Large Language Models

;

Graph Neural Networks

;

cross‐modal alignment

;

contrastive learning

;

representation learning

Subject:

Computer Science and Mathematics - Artificial Intelligence and Machine Learning

I. Introduction

One of the main challenges of modern learning models on relational data lies in reconciling local topological structures and global semantic reasoning, while GNN has emerged as a de facto solution to process unstructured data. Their main strategy is to combine nodes with close neighbors, a method which assumes that proximity implies functionality similarity[1].However, for some crucial applications it is insufficient to only consider the topology structure. One shortcoming of GNNs lies in that they cannot perform complicated analysis and processing operations over nodes’ features.reducing complex concepts to simplistic numbers [2].

Meanwhile, recent breakthroughs on large scale LLMs have significantly expanded the horizon of NLP tasks. Large-scale LLMs are capable to perform general reasoning beyond their training data as well as domain-specific expertises,which allows them to understand human intent, which is not trivial for standard networks.Nevertheless, they do not possess any kind of internal structure perception since they treat the interdependent data like a sequence of elements without considering intricate network patterns and dynamic structural properties that exist in big networks [3].

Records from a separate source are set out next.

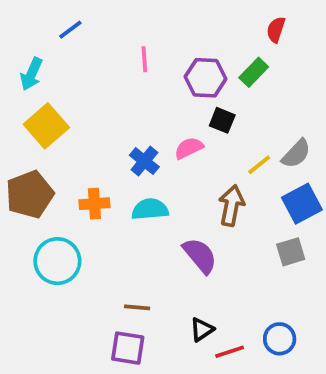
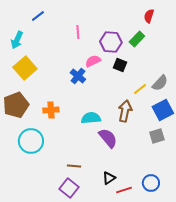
pink semicircle: (189, 148) -> (93, 61), moved
blue cross: (144, 161) -> (78, 76), moved
cyan semicircle: (150, 209) -> (91, 118), moved
purple square: (128, 348) -> (69, 188), turned 30

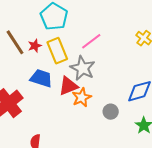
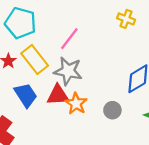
blue trapezoid: (41, 78) -> (26, 95), turned 55
red triangle: (68, 86) -> (58, 95), turned 35

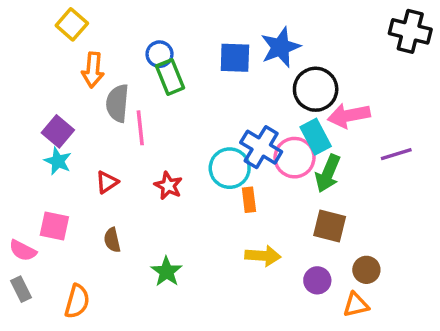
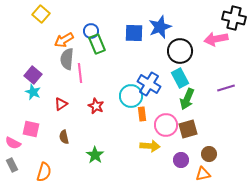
orange arrow: (93, 70) -> (64, 40), moved, turned 54
pink arrow: (349, 116) -> (216, 39), moved
pink circle: (295, 158) -> (166, 125), moved
brown square: (330, 226) -> (188, 129), turned -30

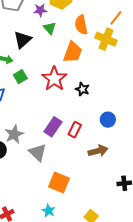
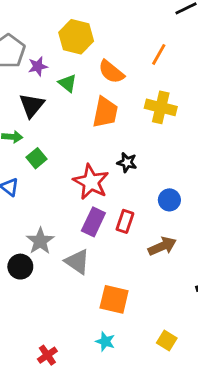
purple star: (40, 10) -> (38, 66), moved
orange semicircle: (81, 25) -> (111, 72), turned -30
yellow cross: (106, 39) -> (161, 107), moved
red star: (54, 79) -> (91, 182), moved

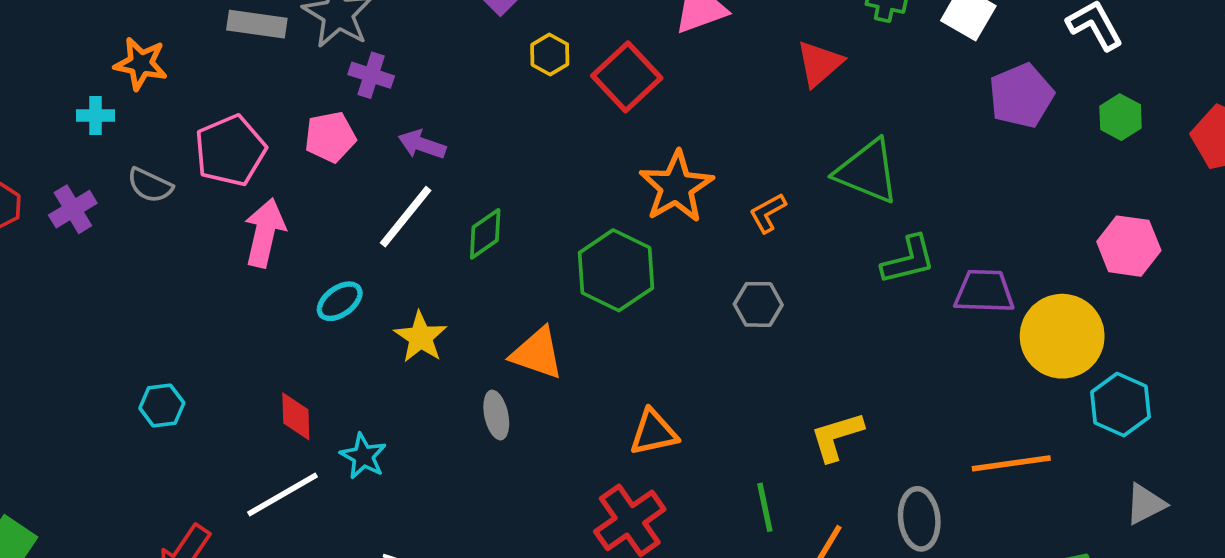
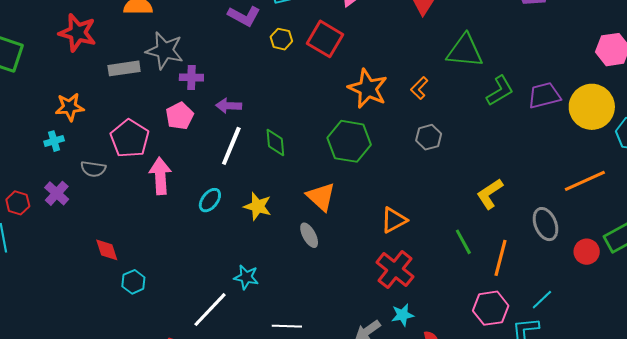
green diamond: (485, 234) -> (275, 143), turned -44
orange triangle: (537, 353) -> (321, 197), turned 40
red diamond: (296, 416) -> (107, 250), moved

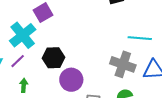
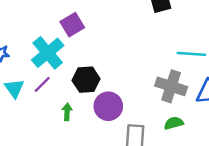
green arrow: (24, 85) -> (67, 112), moved

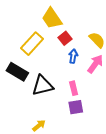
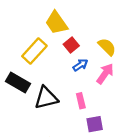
blue arrow: (73, 56) -> (80, 65), turned 48
purple square: (76, 107) -> (95, 124), moved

This restriction is problematic for researchers, as they have to give up either knowledge about the structure of their network and hence lose semantic information, or they have to give up analysis and therefore loose syntactic information[4]. This has serious implications especially when it comes to critical applications such as online bankingwhere adversaries intentionally modify the graph connectivity in order to look benign and have contradictory behavioral properties.

In this work, we propose CSSA (Cross-modal Semantic-Structural Alignment) which overcomes the aforementioned limitation of learning multi-modal latent alignment. We argue that the representation of each node cannot be only determined by its graph structure and features butbut rather from their interplay:The technical foundation of CSSA is a two path architecture and one of the branches includes the Semantic Reasoner with a finetuned large language model through LORA training,while the second one includes a Structural Encoder based on an attention-based graph convolutional neural network.

The main contribution of our method lies in the proposed CCA module. Unlike existing “featurefusion” methods, which simply concatenate feature vectors together to generate a fused representation,contrastive learning, which is used in our CCA model for representation disagreement alignment.This new module aligns LM inference with the topology of a graph,thus facilitating the identification of “semantic-structural inconsistencies”—cases when the node has normal connections, but its logical behavior is inconsistent with that.or even vice versa. We experimentally evaluate our approach using an extensive e-commerce payment dataset comprising of 2.84 million transactions [5].By showcasing how novel aspects of this system enable us to demonstrate that our CSSA framework is a powerful tool for processing text-attributed graphs which need both network structure and semantics-aware inference capability.

II. Related Work

A. Graph Neural Networks in Finance

The research and progress in GNNs have been rapid since GCNs were proposed[6]. Subsequent work, like Graph Attenion Networks(GAT), used attention mechanisms to weight neighbor nodes by their relevance,while GraphSAGE enabled learning on dynamical large scale graph structure.In finance, such graph representations have been widely used for detecting money laundering or credit card fraud by identifying anomalous subgraphs and suspiciously dense communities [37]. One limitation to this class of methods is “feature dilution”, where nodes’ features with useful information will be lost due to the lack of discriminative power in consecutive aggregation operations.While some recent work has considered integrating different views within a GNN architecture, these approaches mostly remain restricted to the numerical space,overlooking the advantages of combination with explainability in NLP.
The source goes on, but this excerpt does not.